▸ **WHAT TO WORK ON**
What you return should be the complete listing, unchanged, with no pictures in it.

▸ **INPUT MATERIAL**
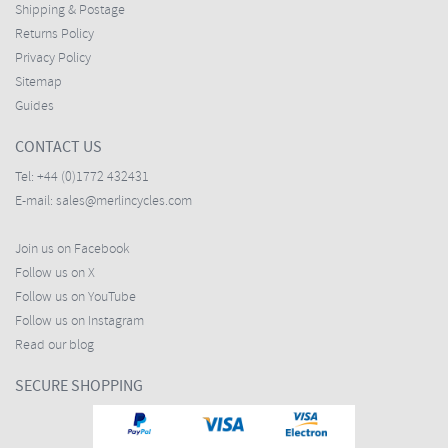
Shipping & Postage
Returns Policy
Privacy Policy
Sitemap
Guides
CONTACT US
Tel:
+44 (0)1772 432431
E-mail:
sales@merlincycles.com
Join us on Facebook
Follow us on X
Follow us on YouTube
Follow us on Instagram
Read our blog
SECURE SHOPPING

▸ **ANSWER SECTION**
Shipping & Postage
Returns Policy
Privacy Policy
Sitemap
Guides
CONTACT US
Tel:
+44 (0)1772 432431
E-mail:
sales@merlincycles.com
Join us on Facebook
Follow us on X
Follow us on YouTube
Follow us on Instagram
Read our blog
SECURE SHOPPING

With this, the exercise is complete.